_Provided records_:
----

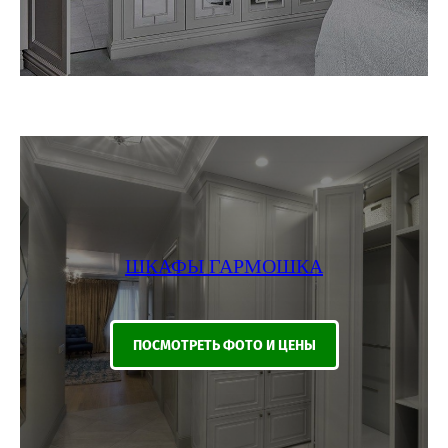
ШКАФЫ ГАРМОШКА
ПОСМОТРЕТЬ ФОТО И ЦЕНЫ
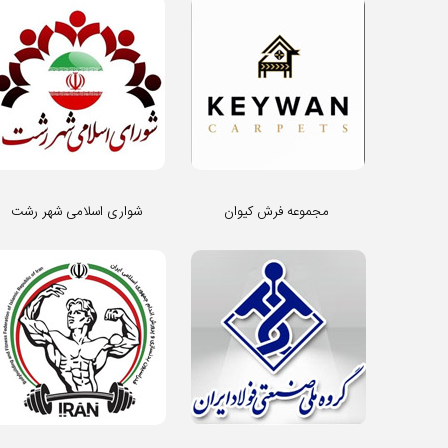
مجموعه فرش کیوان
شواری اسلامی شهر رشت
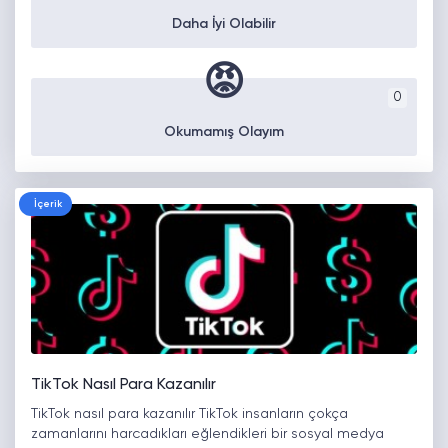
Daha İyi Olabilir
😡
0
Okumamış Olayım
İçerik
TikTok Nasıl Para Kazanılır
TikTok nasıl para kazanılır TikTok insanların çokça
zamanlarını harcadıkları eğlendikleri bir sosyal medya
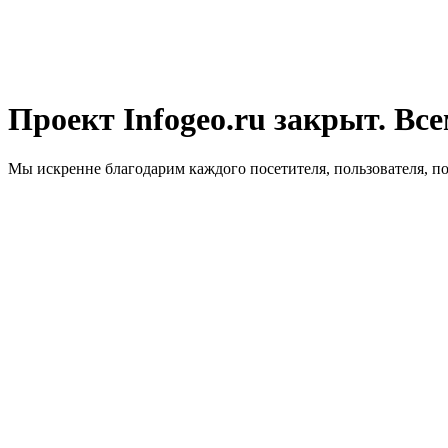
Проект Infogeo.ru закрыт. Все
Мы искренне благодарим каждого посетителя, пользователя, п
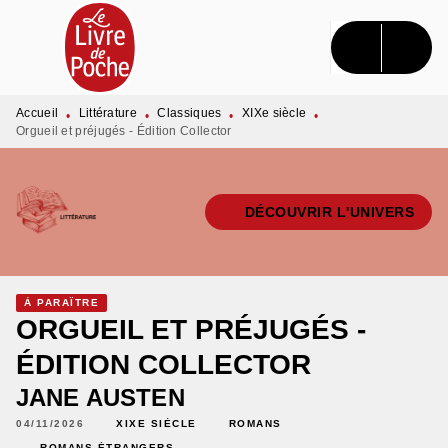
MENU
RECHERCHE
CONTENU
PIED DE PAGE
Accueil
Littérature
Classiques
XIXe siècle
•
•
•
•
Orgueil et préjugés - Édition Collector
DÉCOUVRIR L'UNIVERS
À PARAÎTRE
ORGUEIL ET PRÉJUGÉS -
ÉDITION COLLECTOR
JANE AUSTEN
04/11/2026
XIXE SIÈCLE
ROMANS
ROMANS ÉTRANGERS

----

_Task prompt_:
The lines to write out run from the one with "Orgueil et préjugés - Édition Collector" through the end of the records. Give them exactly, and only them.

_Answer to this exercise_:
Orgueil et préjugés - Édition Collector
DÉCOUVRIR L'UNIVERS
À PARAÎTRE
ORGUEIL ET PRÉJUGÉS -
ÉDITION COLLECTOR
JANE AUSTEN
04/11/2026
XIXE SIÈCLE
ROMANS
ROMANS ÉTRANGERS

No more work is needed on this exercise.